On peut dire : « Les rebelles sont les héros ; les soumis sont les victimes. » On peut aussi dire l’inverse : « Les héros sont ceux qui consentirent au sacrifice ; les victimes sont ceux qui se laissèrent entraîner dans un mouvement contagieux de désobéissance qui a touché deux tiers des divisions de l’armée française au printemps 1917. »

Le traitement historique de ces événements nous touche au plus sensible de notre conscience. Où était le devoir ? L’esprit de solidarité dictait de se lier aux camarades qui consentaient à la mort au peloton d’exécution pour défendre leurs frères promis à la boucherie des offensives inutiles. L’esprit patriotique dictait de ne rien céder devant l’ennemi, quel que fût le nombre à tomber sous la mitraille.

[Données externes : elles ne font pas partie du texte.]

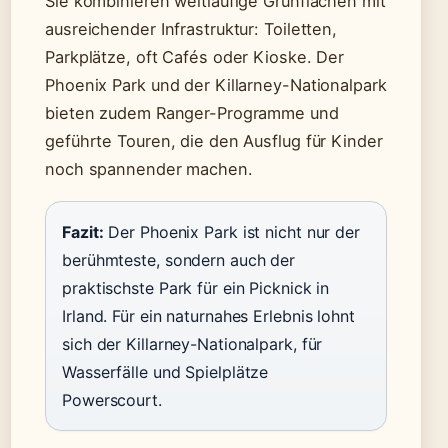
Sie kombinieren weitläufige Grünflächen mit
ausreichender Infrastruktur: Toiletten,
Parkplätze, oft Cafés oder Kioske. Der
Phoenix Park und der Killarney-Nationalpark
bieten zudem Ranger-Programme und
geführte Touren, die den Ausflug für Kinder
noch spannender machen.
Fazit:
Der Phoenix Park ist nicht nur der
berühmteste, sondern auch der
praktischste Park für ein Picknick in
Irland. Für ein naturnahes Erlebnis lohnt
sich der Killarney-Nationalpark, für
Wasserfälle und Spielplätze
Powerscourt.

Le livre d’André Loez est important, difficile et nécessaire. Il est important parce que son travail de recherche est sans précédent au vu de la quantité des archives exploitées. Il est difficile parce qu’il n’est pas un cas raconté dans ce livre qui ne nous interpelle d’un « Qu’aurais-je fait si je m’étais trouvé dans une telle situation ? » Il est nécessaire parce qu’on ne peut vouloir commander des hommes au combat sans retenir les leçons des conflits passés. Et la leçon des mutineries de 1917 n’est pas faite. Pourquoi ces mutineries ont-elles pris ce caractère synchrone ? Pourquoi sont-elles survenues cette année-là et pas les années précédentes ? Comment s’est improvisée puis organisée cette action collective ?

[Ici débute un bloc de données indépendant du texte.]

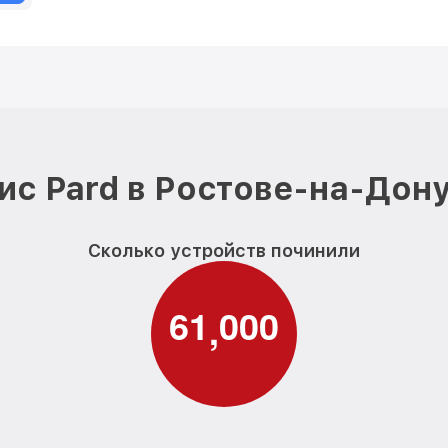
ис Pard в Ростове-на-Дону
Сколько устройств починили
6
1
0
0
0
,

L’auteur prend le parti de critiquer les études précédentes qui simplifiaient ces événements avec la conclusion facile que les mutins « ne refusaient pas la guerre mais la manière de la faire ». Il se saisit de tous les documents possibles – récits, lettres, rapports militaires et comptes rendus judiciaires – pour, selon ses mots, retrouver l’épaisseur d’un événement qui ne va pas de soi. Il ne dit ni les héros ni les victimes. Il raconte l’amère aventure de ces soldats, de leurs chefs, de ceux qui essayèrent de les défendre et de ceux qui eurent à les condamner.